┌─ Input data
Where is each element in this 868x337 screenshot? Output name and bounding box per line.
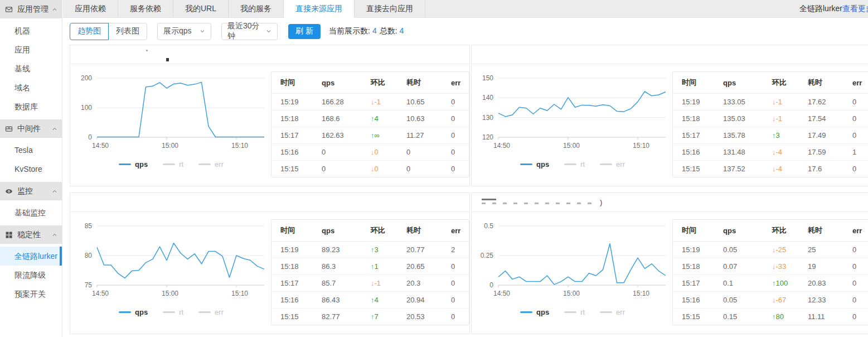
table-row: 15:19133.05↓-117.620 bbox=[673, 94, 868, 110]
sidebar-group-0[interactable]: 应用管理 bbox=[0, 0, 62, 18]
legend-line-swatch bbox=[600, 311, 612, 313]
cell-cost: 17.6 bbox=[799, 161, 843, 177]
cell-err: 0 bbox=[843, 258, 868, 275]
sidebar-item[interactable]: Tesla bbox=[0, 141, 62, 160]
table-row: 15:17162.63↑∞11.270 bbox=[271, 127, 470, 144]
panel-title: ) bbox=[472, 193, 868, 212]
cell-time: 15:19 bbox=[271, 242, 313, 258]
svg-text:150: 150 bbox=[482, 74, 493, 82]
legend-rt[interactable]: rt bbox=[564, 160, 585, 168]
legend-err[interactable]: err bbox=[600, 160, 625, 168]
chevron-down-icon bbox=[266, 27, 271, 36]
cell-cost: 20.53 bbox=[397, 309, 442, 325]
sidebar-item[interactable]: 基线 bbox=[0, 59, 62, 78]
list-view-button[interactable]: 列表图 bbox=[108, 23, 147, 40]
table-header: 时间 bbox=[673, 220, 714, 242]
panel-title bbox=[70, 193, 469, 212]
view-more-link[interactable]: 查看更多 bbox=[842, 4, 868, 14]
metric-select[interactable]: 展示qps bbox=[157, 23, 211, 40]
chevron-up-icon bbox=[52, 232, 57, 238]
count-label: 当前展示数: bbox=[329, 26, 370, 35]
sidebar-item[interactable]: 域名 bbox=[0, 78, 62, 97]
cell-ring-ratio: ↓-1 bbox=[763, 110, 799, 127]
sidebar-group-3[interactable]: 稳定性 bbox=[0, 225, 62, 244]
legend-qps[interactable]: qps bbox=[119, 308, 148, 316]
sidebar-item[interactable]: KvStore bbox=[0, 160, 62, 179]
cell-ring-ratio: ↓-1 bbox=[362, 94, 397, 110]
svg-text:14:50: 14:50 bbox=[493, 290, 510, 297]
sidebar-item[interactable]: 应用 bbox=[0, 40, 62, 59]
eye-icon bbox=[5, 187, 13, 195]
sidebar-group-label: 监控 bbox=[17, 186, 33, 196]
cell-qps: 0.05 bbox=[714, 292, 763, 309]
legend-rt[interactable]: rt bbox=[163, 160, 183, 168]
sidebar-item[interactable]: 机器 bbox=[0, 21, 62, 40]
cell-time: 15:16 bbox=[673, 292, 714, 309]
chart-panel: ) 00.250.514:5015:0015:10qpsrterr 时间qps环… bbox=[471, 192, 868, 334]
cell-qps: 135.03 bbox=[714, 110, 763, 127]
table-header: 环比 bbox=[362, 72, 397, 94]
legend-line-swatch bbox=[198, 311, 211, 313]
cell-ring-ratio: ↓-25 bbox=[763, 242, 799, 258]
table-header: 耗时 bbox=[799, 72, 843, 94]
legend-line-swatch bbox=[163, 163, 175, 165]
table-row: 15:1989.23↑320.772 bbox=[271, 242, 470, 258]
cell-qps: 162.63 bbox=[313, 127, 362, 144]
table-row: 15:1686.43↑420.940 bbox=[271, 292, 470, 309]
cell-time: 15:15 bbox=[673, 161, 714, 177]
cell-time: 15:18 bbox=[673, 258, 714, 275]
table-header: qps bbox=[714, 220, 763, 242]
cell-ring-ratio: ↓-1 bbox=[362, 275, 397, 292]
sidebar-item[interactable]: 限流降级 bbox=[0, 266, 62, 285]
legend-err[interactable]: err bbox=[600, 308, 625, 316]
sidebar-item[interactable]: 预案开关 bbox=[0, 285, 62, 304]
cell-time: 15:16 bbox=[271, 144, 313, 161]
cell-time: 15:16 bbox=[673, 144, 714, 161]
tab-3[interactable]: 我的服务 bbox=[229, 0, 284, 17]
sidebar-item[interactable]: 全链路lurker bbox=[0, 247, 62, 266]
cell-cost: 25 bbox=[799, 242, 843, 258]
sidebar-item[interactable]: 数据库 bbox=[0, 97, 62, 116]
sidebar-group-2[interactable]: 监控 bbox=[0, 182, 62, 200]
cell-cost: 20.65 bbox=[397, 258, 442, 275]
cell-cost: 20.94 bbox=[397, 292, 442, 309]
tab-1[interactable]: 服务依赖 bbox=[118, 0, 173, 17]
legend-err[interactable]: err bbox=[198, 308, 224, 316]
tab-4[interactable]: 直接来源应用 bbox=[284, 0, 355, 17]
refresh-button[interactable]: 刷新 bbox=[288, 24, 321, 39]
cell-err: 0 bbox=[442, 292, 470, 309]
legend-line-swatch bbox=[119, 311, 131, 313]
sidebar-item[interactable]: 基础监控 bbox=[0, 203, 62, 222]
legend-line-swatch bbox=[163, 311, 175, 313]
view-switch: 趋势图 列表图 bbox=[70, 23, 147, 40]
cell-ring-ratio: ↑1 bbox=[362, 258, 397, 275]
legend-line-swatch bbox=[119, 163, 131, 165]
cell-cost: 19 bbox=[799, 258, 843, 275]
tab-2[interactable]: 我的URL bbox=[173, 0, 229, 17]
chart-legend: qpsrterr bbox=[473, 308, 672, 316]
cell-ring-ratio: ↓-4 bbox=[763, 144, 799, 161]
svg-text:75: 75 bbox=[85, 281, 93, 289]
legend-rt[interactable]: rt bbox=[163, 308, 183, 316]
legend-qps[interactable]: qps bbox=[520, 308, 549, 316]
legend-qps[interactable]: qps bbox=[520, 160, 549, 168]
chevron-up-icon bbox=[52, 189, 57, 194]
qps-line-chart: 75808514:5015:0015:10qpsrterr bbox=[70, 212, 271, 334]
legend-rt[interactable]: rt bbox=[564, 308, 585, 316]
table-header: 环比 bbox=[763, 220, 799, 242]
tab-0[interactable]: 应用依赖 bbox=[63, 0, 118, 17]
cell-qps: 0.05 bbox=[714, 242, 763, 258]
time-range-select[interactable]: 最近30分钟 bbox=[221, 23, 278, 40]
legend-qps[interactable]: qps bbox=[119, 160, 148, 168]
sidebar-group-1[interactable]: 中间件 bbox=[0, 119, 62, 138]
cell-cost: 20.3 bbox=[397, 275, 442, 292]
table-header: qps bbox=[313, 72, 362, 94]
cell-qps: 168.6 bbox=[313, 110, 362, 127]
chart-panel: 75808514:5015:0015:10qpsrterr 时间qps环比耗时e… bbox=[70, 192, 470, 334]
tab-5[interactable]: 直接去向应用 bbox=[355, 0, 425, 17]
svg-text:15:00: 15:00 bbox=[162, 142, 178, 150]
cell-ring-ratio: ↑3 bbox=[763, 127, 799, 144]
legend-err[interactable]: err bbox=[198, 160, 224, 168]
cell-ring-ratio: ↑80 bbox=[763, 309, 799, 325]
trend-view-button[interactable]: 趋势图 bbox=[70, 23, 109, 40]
└─
┌─ Input data
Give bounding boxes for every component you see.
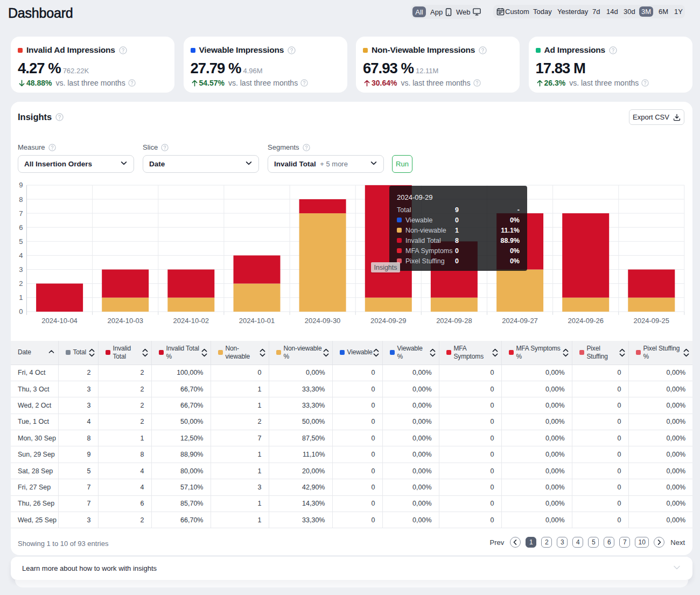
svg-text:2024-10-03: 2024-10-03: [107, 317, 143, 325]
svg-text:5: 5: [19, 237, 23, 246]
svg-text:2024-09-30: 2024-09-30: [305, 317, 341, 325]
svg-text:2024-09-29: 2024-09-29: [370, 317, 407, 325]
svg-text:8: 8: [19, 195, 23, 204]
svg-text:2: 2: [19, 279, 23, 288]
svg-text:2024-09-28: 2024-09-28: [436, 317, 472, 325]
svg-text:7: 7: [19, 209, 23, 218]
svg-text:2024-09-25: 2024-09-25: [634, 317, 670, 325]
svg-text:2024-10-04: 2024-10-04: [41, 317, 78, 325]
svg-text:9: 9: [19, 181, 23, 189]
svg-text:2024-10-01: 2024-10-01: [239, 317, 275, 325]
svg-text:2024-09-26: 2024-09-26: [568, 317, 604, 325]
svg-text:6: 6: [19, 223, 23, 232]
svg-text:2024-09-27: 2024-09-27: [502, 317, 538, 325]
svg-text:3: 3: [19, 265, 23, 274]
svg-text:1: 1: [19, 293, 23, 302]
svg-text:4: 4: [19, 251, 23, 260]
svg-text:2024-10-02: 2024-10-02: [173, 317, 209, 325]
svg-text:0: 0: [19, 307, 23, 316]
└─
§ **Assigned task**
Count the lines in the records above that contain the word "time", and report only that number.

§ **Your solution**
7